--- EXERCISE MATERIAL Enclosed Below ---

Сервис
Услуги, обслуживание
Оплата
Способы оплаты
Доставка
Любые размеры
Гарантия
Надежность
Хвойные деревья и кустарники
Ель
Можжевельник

--- End of Enclosed EXERCISE MATERIAL ---
--- EXERCISE MATERIAL Enclosed Below ---

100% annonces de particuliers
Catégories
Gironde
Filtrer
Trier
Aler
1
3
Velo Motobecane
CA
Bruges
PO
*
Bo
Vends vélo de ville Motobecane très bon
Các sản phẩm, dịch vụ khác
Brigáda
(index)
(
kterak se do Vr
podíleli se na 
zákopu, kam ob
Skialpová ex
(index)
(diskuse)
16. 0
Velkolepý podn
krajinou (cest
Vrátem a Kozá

--- End of Enclosed EXERCISE MATERIAL ---

* EXERCISE DESCRIPTION: Go to the line with "Любые размеры" in the entries above and repeat every line from there through the line with "Можжевельник", exactly and with no other text.

* PROBLEM SOLUTION:
Любые размеры
Гарантия
Надежность
Хвойные деревья и кустарники
Ель
Можжевельник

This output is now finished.